--- START ---

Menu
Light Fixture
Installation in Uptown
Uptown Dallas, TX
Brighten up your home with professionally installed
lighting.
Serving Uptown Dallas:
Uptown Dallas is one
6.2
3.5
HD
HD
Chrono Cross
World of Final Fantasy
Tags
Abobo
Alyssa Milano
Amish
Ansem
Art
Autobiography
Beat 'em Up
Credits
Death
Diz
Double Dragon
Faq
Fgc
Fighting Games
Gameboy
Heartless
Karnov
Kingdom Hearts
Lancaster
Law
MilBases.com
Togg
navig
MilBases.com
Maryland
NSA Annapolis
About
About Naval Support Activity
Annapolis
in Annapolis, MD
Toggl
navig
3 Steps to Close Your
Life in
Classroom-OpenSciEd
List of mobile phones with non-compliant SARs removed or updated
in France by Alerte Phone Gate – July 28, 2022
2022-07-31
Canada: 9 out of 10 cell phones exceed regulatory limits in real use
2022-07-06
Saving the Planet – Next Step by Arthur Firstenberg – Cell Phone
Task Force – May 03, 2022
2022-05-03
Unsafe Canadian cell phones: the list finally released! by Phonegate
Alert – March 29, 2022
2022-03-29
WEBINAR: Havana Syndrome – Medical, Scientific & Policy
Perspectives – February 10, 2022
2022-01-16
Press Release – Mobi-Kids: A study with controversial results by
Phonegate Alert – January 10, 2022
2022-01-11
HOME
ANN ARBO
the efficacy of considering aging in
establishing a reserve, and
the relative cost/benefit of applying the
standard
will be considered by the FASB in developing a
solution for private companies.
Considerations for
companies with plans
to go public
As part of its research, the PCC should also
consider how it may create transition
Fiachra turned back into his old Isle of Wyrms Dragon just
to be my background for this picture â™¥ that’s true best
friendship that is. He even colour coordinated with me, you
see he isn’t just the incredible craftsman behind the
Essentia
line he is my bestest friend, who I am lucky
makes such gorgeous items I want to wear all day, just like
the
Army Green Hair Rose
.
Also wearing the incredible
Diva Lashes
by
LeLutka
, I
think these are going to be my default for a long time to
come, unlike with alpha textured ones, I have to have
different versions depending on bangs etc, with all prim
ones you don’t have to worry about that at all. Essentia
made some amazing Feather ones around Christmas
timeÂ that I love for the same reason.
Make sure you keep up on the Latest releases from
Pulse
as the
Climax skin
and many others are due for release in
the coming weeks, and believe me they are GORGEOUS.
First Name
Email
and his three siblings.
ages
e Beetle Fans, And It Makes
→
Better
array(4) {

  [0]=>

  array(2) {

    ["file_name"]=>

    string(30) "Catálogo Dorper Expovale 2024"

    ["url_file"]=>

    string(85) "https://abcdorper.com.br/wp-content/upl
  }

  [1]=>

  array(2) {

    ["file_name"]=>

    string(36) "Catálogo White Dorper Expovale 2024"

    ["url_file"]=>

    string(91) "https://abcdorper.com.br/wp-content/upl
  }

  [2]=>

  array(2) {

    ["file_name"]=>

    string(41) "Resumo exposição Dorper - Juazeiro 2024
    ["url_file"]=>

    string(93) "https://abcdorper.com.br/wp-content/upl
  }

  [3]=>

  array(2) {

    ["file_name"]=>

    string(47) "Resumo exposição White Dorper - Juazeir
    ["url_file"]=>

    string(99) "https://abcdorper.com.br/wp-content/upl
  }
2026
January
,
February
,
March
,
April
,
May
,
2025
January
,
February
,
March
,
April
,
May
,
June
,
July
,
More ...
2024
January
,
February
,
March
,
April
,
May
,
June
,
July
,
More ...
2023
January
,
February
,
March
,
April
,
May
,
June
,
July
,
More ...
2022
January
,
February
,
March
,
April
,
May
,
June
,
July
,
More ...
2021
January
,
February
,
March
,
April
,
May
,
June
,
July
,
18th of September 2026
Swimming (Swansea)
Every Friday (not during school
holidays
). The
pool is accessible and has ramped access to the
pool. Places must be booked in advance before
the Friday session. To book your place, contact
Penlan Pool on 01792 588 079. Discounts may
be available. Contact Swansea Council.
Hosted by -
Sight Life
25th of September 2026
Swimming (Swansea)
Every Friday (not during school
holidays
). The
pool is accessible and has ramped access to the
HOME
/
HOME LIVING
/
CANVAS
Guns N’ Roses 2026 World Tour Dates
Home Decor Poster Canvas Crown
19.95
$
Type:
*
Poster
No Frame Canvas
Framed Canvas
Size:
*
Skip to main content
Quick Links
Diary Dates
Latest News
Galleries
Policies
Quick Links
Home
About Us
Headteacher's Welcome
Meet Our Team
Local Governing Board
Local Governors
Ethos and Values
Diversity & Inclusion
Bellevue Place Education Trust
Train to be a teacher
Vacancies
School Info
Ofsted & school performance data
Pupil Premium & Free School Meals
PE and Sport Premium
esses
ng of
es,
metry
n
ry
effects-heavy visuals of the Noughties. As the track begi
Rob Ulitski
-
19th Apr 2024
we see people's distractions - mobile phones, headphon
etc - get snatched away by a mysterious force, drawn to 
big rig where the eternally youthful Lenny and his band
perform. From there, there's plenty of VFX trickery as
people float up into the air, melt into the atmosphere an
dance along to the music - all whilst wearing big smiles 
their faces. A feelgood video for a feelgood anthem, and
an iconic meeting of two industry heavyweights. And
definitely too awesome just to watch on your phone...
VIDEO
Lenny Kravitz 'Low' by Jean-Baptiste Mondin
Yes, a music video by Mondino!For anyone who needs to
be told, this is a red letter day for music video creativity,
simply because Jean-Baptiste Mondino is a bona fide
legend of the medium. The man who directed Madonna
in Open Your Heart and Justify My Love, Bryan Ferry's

--- END ---

== TASK PROMPT ==
Each line from the one holding "Ethos and Values" down to the end of the records above is to be repeated exactly; no other line belongs in the reply.

== RESULT OF THIS TASK ==
Ethos and Values
Diversity & Inclusion
Bellevue Place Education Trust
Train to be a teacher
Vacancies
School Info
Ofsted & school performance data
Pupil Premium & Free School Meals
PE and Sport Premium
esses
ng of
es,
metry
n
ry
effects-heavy visuals of the Noughties. As the track begi
Rob Ulitski
-
19th Apr 2024
we see people's distractions - mobile phones, headphon
etc - get snatched away by a mysterious force, drawn to 
big rig where the eternally youthful Lenny and his band
perform. From there, there's plenty of VFX trickery as
people float up into the air, melt into the atmosphere an
dance along to the music - all whilst wearing big smiles 
their faces. A feelgood video for a feelgood anthem, and
an iconic meeting of two industry heavyweights. And
definitely too awesome just to watch on your phone...
VIDEO
Lenny Kravitz 'Low' by Jean-Baptiste Mondin
Yes, a music video by Mondino!For anyone who needs to
be told, this is a red letter day for music video creativity,
simply because Jean-Baptiste Mondino is a bona fide
legend of the medium. The man who directed Madonna
in Open Your Heart and Justify My Love, Bryan Ferry's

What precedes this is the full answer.